Bir roman yazdınız ve onlarca karaktere can verdiniz, kimlerden etkilendiniz? Kahramanlarınızın gerçekle bağı ne kadar?

Benim karakterlerim genel anlamda yakın çevremdeki insanlardan oluşur. Daha doğrusu başlangıç noktaları. Sonra bu insanların ruhlarına biraz benden bir şeyler katılır biraz metnin kendisi bir şeyler ekler az birazda karakterin kendisinden bir şeyler kalır ve ortaya yepyeni bir kahraman çıkar. Yani mesela Gürkan öğretmen benim yakın arkadaşım ama romandaki Gürkan’la arasında bağlar olmasının yanın da çok ama çok fazla ilintisiz durumlar da mevcut. Bu önemli, aynı örnek üzerinden gidersek Gürkan öğretmenden esinlenme ve yeni bir form oluşturmak için destek arama var ama bir biyografi durumu yok.

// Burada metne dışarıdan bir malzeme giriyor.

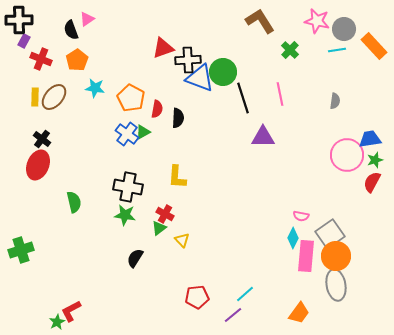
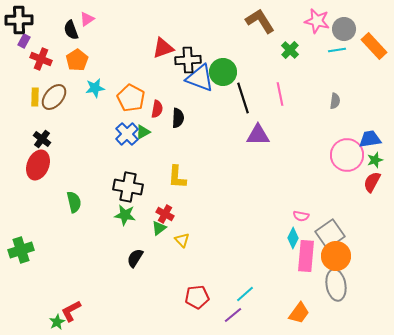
cyan star at (95, 88): rotated 18 degrees counterclockwise
blue cross at (127, 134): rotated 10 degrees clockwise
purple triangle at (263, 137): moved 5 px left, 2 px up
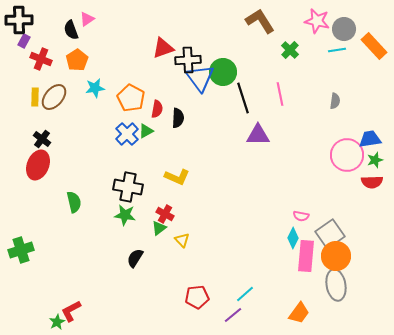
blue triangle at (200, 78): rotated 32 degrees clockwise
green triangle at (143, 132): moved 3 px right, 1 px up
yellow L-shape at (177, 177): rotated 70 degrees counterclockwise
red semicircle at (372, 182): rotated 120 degrees counterclockwise
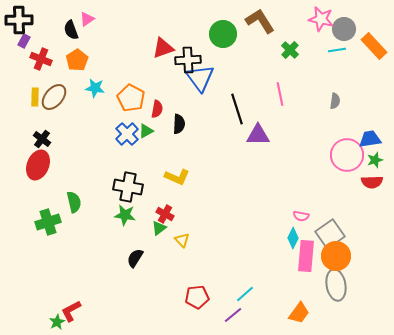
pink star at (317, 21): moved 4 px right, 2 px up
green circle at (223, 72): moved 38 px up
cyan star at (95, 88): rotated 18 degrees clockwise
black line at (243, 98): moved 6 px left, 11 px down
black semicircle at (178, 118): moved 1 px right, 6 px down
green cross at (21, 250): moved 27 px right, 28 px up
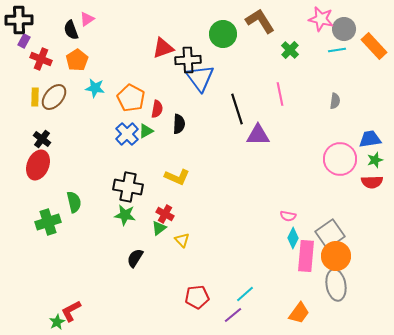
pink circle at (347, 155): moved 7 px left, 4 px down
pink semicircle at (301, 216): moved 13 px left
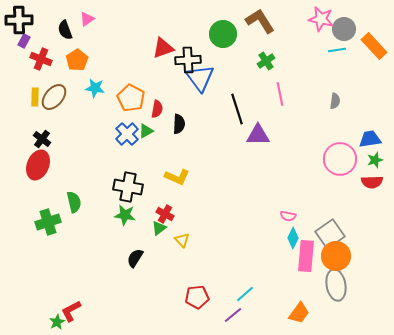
black semicircle at (71, 30): moved 6 px left
green cross at (290, 50): moved 24 px left, 11 px down; rotated 12 degrees clockwise
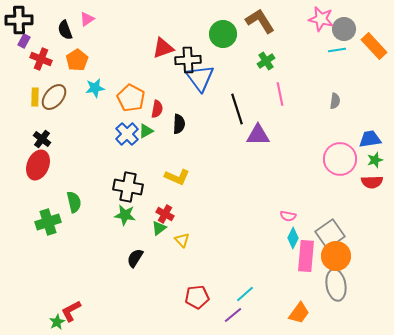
cyan star at (95, 88): rotated 18 degrees counterclockwise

Roman kahramanınız üzerinden aslında bir Diyarbakır’ı ve bu coğrafyada yaşanan olayları anlatıyorsunuz Neler söylemek istersiniz?

Hayatımın büyük bölümü bu coğrafyada geçti. Ana karakterleri işlerken evet coğrafyanın etkisini reddetmemekle birlikte ondan daha bağımsız bir biçimde ele almaya çalıştım. Çünkü insan denen varlığın tarih, coğrafya, kültür gibi etkenlerden dolayı ayrılan taraflarının yanında ortak olan taraflarına dikkat etmeye çalıştım. Kısaca karakterlere iyi bir termal kameranın gözünden bakıp farklı olduğu kadar benzer özellikleri de olan o kızılımsı sıcak ruhlarını sergilemeye çalıştım. Öte yandan teknikle ilgili ise şunları söyleyebilirim: “Tanrıyı güldürmek istiyorsanız ona planlarınızı anlatın” derler. Hayatım boyunca planlarım oldu ama yaşamın genel anlamda bu planların dışında gelişti. Bunu şundan anlattım yazarken de başta kabaca bir kurgum vardı ama sonrasın da tamamen bu kurgunun dışında gelişen süreçlerde oldu. Bu süreçlerde yeni karakter ve olaylardan örülü başta hiç kestirmediğim durumlar ortaya çıktı. Mesela “Bremen Mızıkacıları” hiç bir zaman aklımda yoktu sonra onlar hikâyeye girdi ve onlar işin içine girince de tüm metin ona göre tekrardan değişti ve şekillendi.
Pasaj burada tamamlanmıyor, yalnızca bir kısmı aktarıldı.